Engineering Contradictions & Design Principles
Engineering Contradiction Analysis
1Quantity of substance
If EV charging infrastructure is expanded to meet growing demand, then charging availability improves, but investment costs increase substantially
Solution Approach 1:
The patent applies local quality by transitioning from uniform geographic dispersion of charging stations to location-specific deployment based on predicted utilization. Machine learning models analyze static map features (POI categories, road functional class, population density) and dynamic features (traffic density, weather, time of day) to identify high-demand locations, ensuring charging infrastructure is concentrated where it will be most utilized rather than distributed equally across all areas.
Solution Approach 2:
The patent employs preliminary action by using machine learning models to predict future charging utilization at candidate locations before infrastructure is built. The system trains models on historical charge point utilization data and static/dynamic map features to forecast which locations will have highest demand, allowing planners to proactively place charging stations at optimal locations before deployment, maximizing expected utilization from the outset.
2Area of stationary object
If charging stations are placed in EV charge point deserts or equally dispersed, then geographic coverage improves, but utilization efficiency decreases
Solution Approach 1:
The patent applies parameter changes by shifting the decision criteria for charging station placement from uniform geographic parameters to utilization-prediction parameters.
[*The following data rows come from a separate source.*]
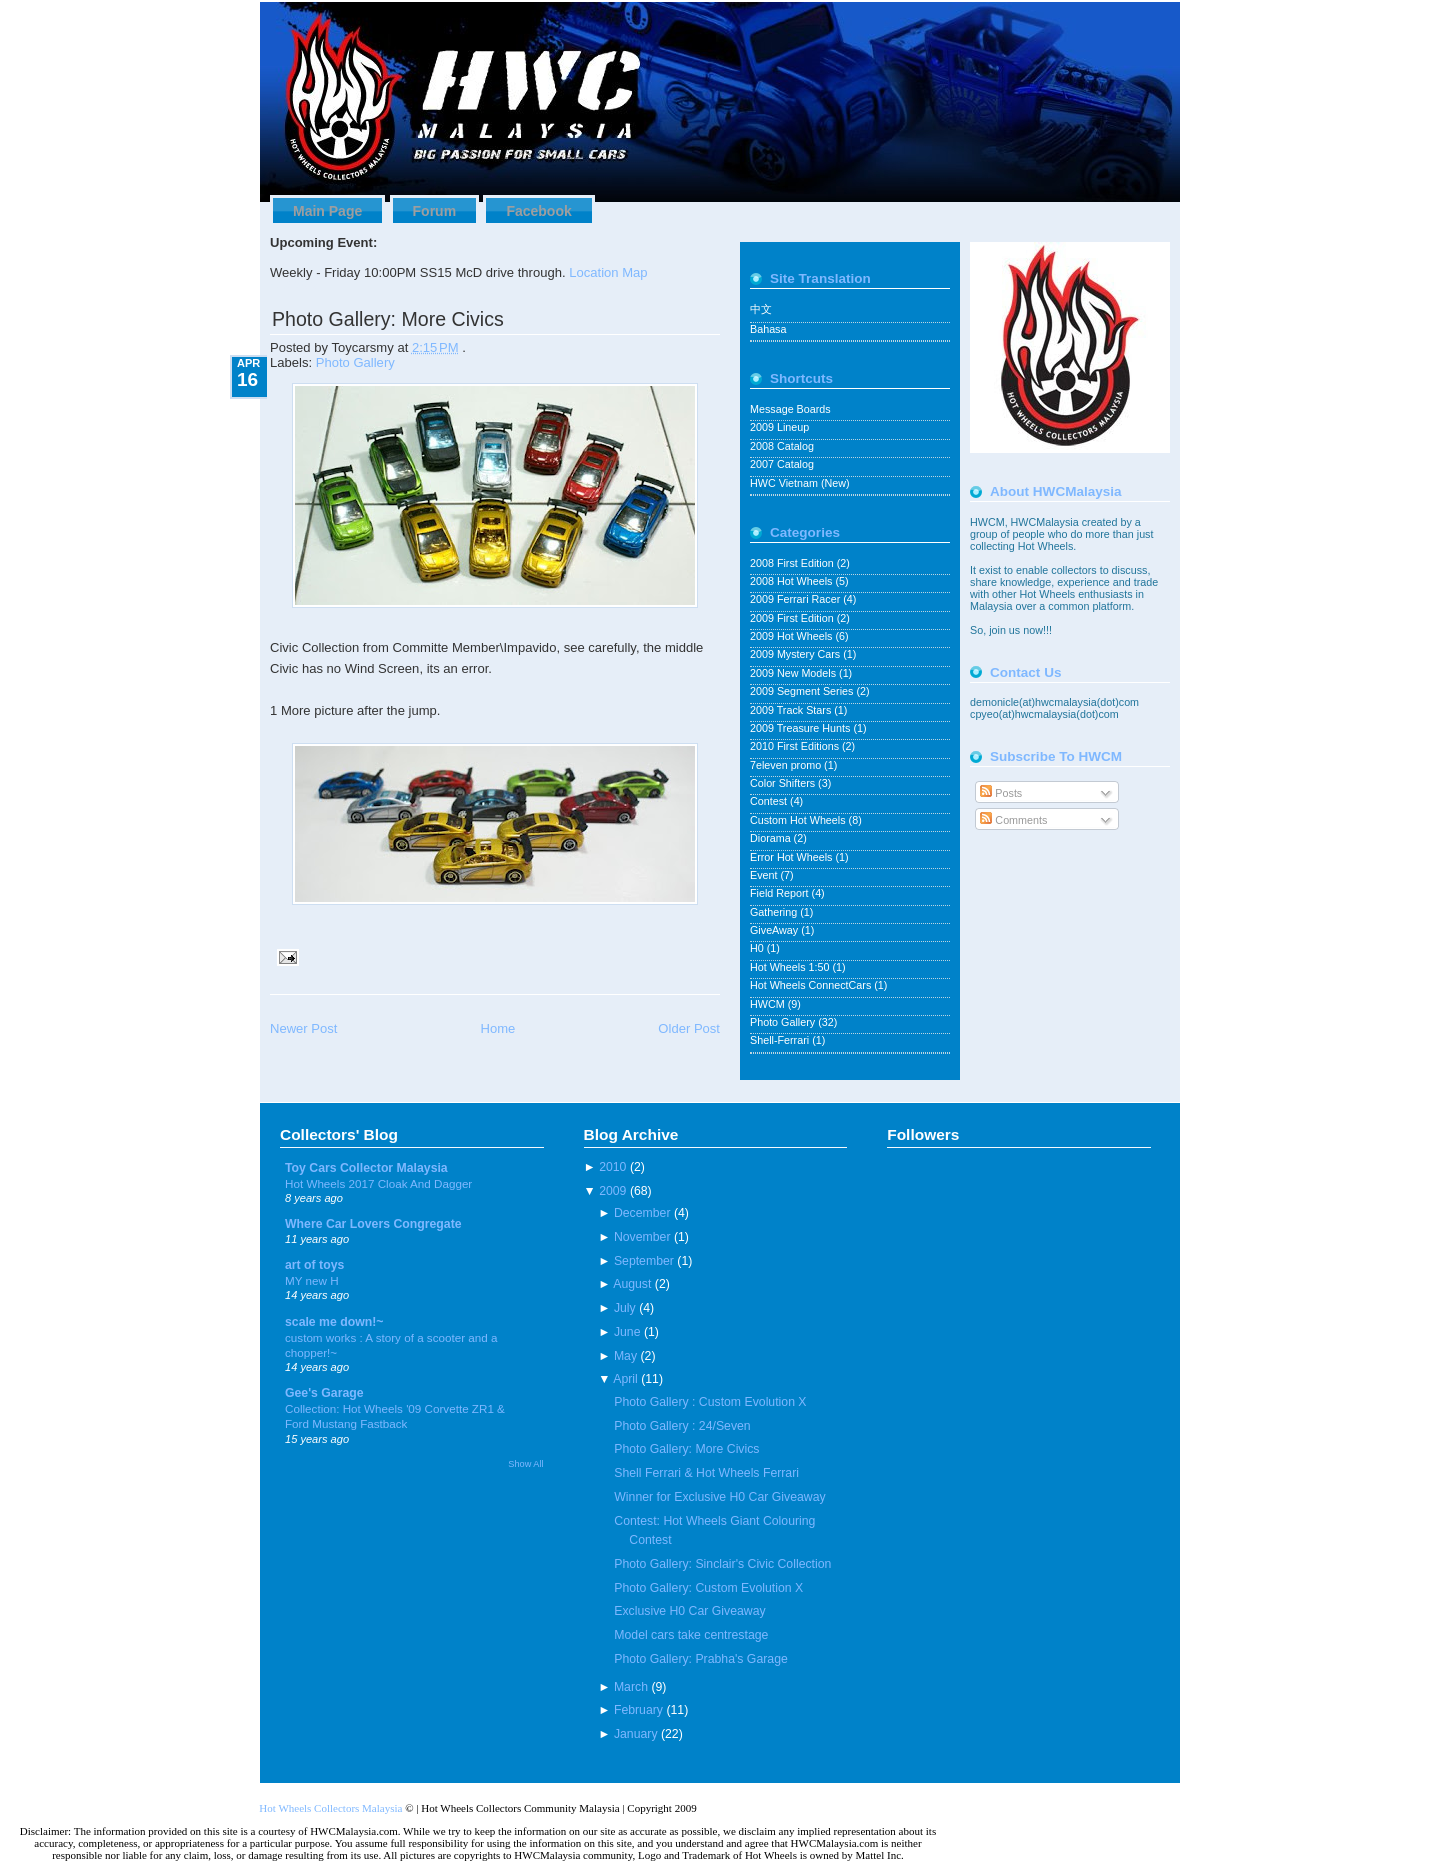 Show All (525, 1464)
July (625, 1308)
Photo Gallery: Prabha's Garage (700, 1659)
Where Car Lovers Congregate (373, 1224)
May (625, 1356)
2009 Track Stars (792, 710)
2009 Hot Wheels (792, 636)
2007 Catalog (782, 464)
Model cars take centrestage (691, 1635)
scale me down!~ (334, 1322)
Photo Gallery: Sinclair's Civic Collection (722, 1564)
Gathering (775, 912)
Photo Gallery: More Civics (388, 319)
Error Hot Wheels (792, 857)
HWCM (769, 1004)
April (625, 1379)
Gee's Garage (324, 1393)
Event (765, 875)
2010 (612, 1167)
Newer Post (303, 1028)
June (627, 1332)
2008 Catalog (782, 446)
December (642, 1213)
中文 (761, 309)
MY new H (312, 1280)
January (636, 1734)
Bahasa (768, 329)
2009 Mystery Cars (796, 654)
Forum (435, 211)
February (638, 1710)
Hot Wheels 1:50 (791, 967)
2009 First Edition (793, 618)
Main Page (327, 211)
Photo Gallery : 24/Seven (682, 1426)
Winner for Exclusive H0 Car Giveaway (719, 1497)
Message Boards (790, 409)
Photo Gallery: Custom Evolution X (708, 1588)
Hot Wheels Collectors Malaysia (330, 1808)
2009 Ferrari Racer (796, 599)
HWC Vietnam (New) (800, 483)
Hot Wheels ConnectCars (812, 985)
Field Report (781, 893)
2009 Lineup (779, 427)
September (644, 1261)
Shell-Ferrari (781, 1040)
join (999, 630)
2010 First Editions (796, 746)
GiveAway (775, 930)
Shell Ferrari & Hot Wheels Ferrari (706, 1473)
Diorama (772, 838)
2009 (612, 1191)
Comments (1013, 820)
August (632, 1284)
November (642, 1237)
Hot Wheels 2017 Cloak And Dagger (378, 1183)
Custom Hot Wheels (799, 820)
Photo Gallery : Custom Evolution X (710, 1402)
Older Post (689, 1028)
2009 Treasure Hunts (801, 728)
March (631, 1687)
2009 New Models (794, 673)
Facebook (538, 211)
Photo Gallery (355, 362)
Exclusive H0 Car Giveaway (689, 1611)
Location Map (608, 272)
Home (497, 1028)
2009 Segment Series (803, 691)
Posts (1001, 793)
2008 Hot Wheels (792, 581)
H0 (758, 948)
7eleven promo (787, 765)
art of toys (314, 1265)
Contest (770, 801)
Instead of placing stations based on equal spatial intervals or targeting only underserved 'charge point desert' areas, the system uses machine learning models that process static map features (POI proximity, road class, population density) and dynamic features (traffic density, weather, time) to predict utilization, fundamentally changing how placement locations are selected to maximize both coverage and efficiency.
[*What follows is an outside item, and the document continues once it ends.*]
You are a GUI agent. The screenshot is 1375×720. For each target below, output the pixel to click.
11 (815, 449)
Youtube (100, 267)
3Adaptability or versatility
If more charging points are deployed to reduce consumer barriers, then EV adoption accelerates, but infrastructure complexity increases
Solution Approach 1:
The patent applies feedback by implementing a closed-loop system where machine learning models continuously predict charging utilization at candidate locations, and these predictions feed back into the deployment decision-making process. The system processes static map features and dynamic features to generate utilization forecasts, which then inform where new charging stations should be placed, creating a feedback-driven approach that adapts infrastructure deployment to actual and predicted demand patterns, simplifying management by focusing resources on high-utilization locations.
Data Source
AI summary
Embodiments described herein relate to predicting the utilization of electric vehicle (EV) charge points. Methods may include: receiving an indication of a plurality of candidate locations for EV charge points; determining static map features of the plurality of candidate locations; inputting the plurality of candidate locations and static map features into a machine learning model, where the machine learning model is trained on existing EV charge point locations, existing EV charge point static map features, and existing EV charge point utilization; determining, based on the machine learning model, a predicted utilization of an EV charge point at the plurality of candidate locations; and generating a representation of a map including the plurality of candidate locations, where candidate locations of the plurality of candidate locations are visually distinguished based on a respective predicted utilization of an EV charge point at the candidate locations.